**What to produce**
In the entries that follow, the first line to write out is the one containing "e-learning platform", and the last is the one containing "alexander.klein@uni-konstanz.de". Reproduce that stretch exactly, with nothing before or after it.

*** Opening Stored data ***

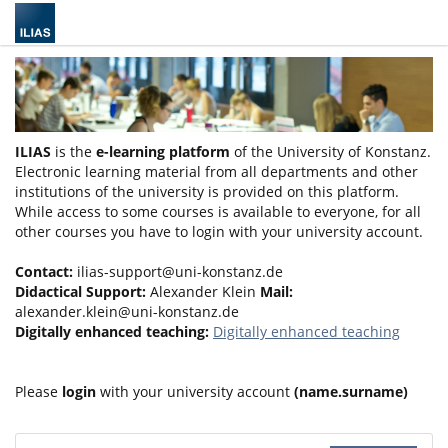
ILIAS
is the
e-learning platform
of the University of Konstanz.
Electronic learning material from all departments and other
institutions of the university is provided on this platform.
While access to some courses is available to everyone, for all
other courses you have to login with your university account.
Contact:
ilias-support@uni-konstanz.de
Didactical Support:
Alexander Klein
Mail:
alexander.klein@uni-konstanz.de
Digitally enhanced teaching:
Digitally enhanced teaching
Please
login
with your university account
(name.surname)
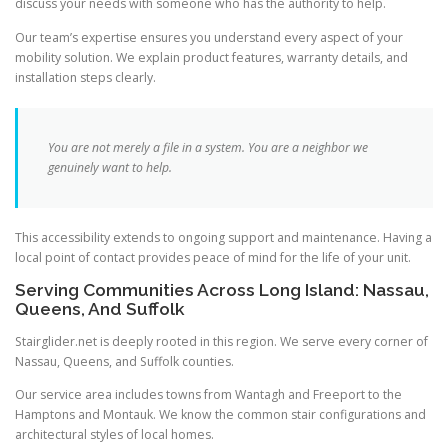
discuss your needs with someone who has the authority to help.
Our team’s expertise ensures you understand every aspect of your
mobility solution. We explain product features, warranty details, and
installation steps clearly.
You are not merely a file in a system. You are a neighbor we
genuinely want to help.
This accessibility extends to ongoing support and maintenance. Having a
local point of contact provides peace of mind for the life of your unit.
Serving Communities Across Long Island: Nassau,
Queens, And Suffolk
Stairglider.net is deeply rooted in this region. We serve every corner of
Nassau, Queens, and Suffolk counties.
Our service area includes towns from Wantagh and Freeport to the
Hamptons and Montauk. We know the common stair configurations and
architectural styles of local homes.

*** Closing Stored data ***

**Reply to the task**
e-learning platform
of the University of Konstanz.
Electronic learning material from all departments and other
institutions of the university is provided on this platform.
While access to some courses is available to everyone, for all
other courses you have to login with your university account.
Contact:
ilias-support@uni-konstanz.de
Didactical Support:
Alexander Klein
Mail:
alexander.klein@uni-konstanz.de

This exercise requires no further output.